Ah ok, vuoi un mandarino? Tieni.

eravamo vicini di posto sul treno 606, che per un numero non era infernale. ascoltavamo un brano jazz funk dallo stesso mp3 con una cuffia ciascuno, il che ci permetteva di alimentare il nostro ridicolo corteggiamento e allo stesso tempo detestarci per il non riuscire ad ascoltare decentemente la musica dalle cuffiette.
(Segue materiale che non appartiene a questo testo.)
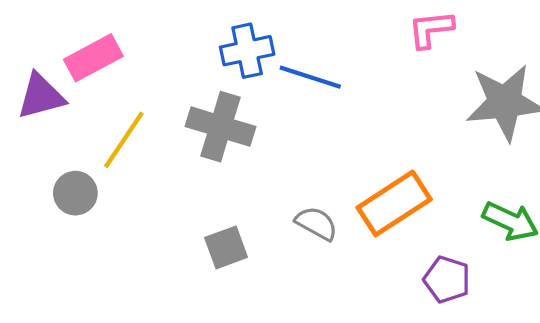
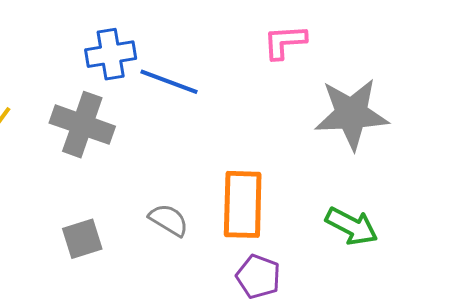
orange rectangle: (394, 203) -> (243, 204), turned -58
purple pentagon: (447, 279) -> (258, 277), moved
la sua bottiglietta d’acqua era vuota per metà ed ero quasi certa che da un momento all’altro sarebbe caduta dalla scomoda posizione il cui lui l’aveva posata, su quella specie di cornice metallica intorno al finestrino. la mia ossessivo-compulsività, unita all’istinto di prendere la bottiglietta e spostarla si assopì quando mi persi a guardare il tremore frenetico dell’acqua, costretta e ribellata nell’immobilità traballante della bottiglia, un tremore interno che ricorda certi pulpiti che solo un corpo tormentato da ormoni e sentimenti inespressi sa esacerbare. un po’ come lui e me, adolescenti intorpiditi dagli schemi comportamentali e dall’imbarazzo del possibile rifiuto, oltre all’insopportabile idea di poter essere feriti qualora si arrivasse alla relazione ufficiale. quanta inutile merda soggioga le menti giovani; lo pensavo anche da giovane, ma non riuscivo comunque ad emanciparmene, neanche fosse il patriarcato.
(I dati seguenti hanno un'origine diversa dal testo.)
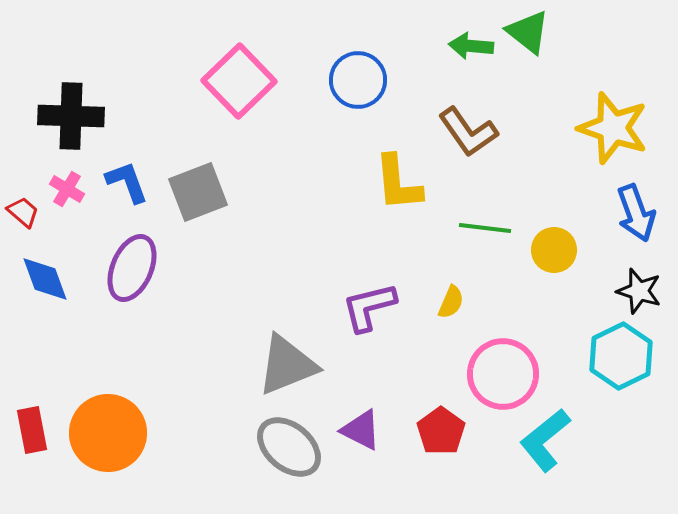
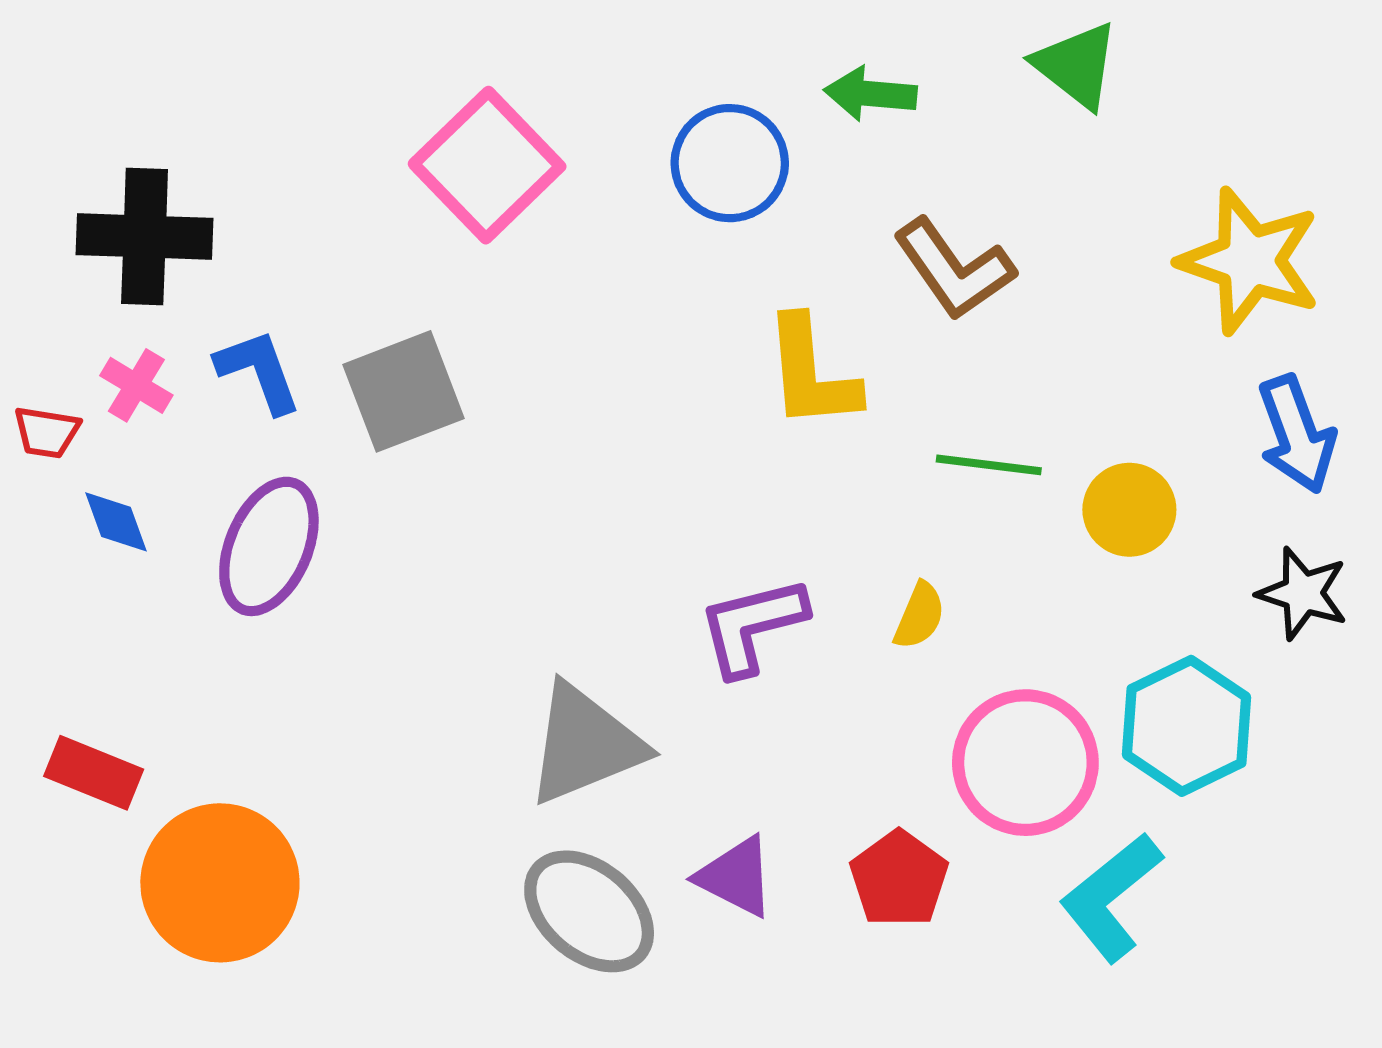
green arrow: (471, 46) -> (870, 94), moved
red trapezoid: (23, 212) -> (47, 432), turned 148
blue diamond: (45, 279) -> (116, 522), moved, size x0.7
cyan hexagon: (621, 356) -> (1186, 726), moved
red rectangle: (32, 430) -> (94, 773), moved, turned -57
quando gli chiesi, pochi minuti prima che scendesse dal treno, quali programmi avesse una volta tornato a casa, mi rispose che si sarebbe esercitato a dimenticarmi.

 

 

svuotati, finché il cielo ti riempirà mi disse, anzi, mi scrisse, su un biglietto che in realtà era un fazzoletto del bar della stazione e che conservai negli anni nella tasca di carta della mia storica agenda. non ho mai capito il senso di quelle parole, come non capivo cosa mi avesse riportata con la mente a così tanti anni prima. forse la consistenza del muro che toccavo, un po’ ruvida, fredda ma riscaldata dal sole e che mi ricordava la consistenza di quel collo che non avevo mai percepito tattilmente, ma solo prefigurato. forse la sensazione dell’ineluttabile, del dover accettare, aspettare e forse dimenticare. forse il calore intenso e delimitato a una sola parte del corpo, come accadde nel vagone del treno 606 il cui finestrino parzialmente coperto dalla tendina illuminava e segava a metà nell’ombra i nostri corpi esili e pieni di terrore. terrore per il futuro, ma soprattutto per il presente. diciamo sempre di riservare l’ansia per ciò che verrà, ma è solo una delle innumerevoli vigliaccherie umane; è il presente, il suo donarsi, che non riusciamo ad accettare, non riusciamo a comprenderne la disponibilità, la datità e così si cerca di deresponsabilizzarsene. non riusciamo a capire perché a me? che cosa ho di speciale? e quindi, che cosa ho che non va? che cosa spinge le persone a scegliere di smettere, o di continuare a sbagliare, cosa le spinge a tradire, a censuarsi?

provai a rispondere a una di queste domande; prevedibilmente delusa dalla mia incapacità di rispondere, accettai questo così come l’ombra irrimediabilmente arrivata a coprire tutto il mio corpo.

mi rassicurò per un momento l’idea che stesse accadendo la fine del mondo.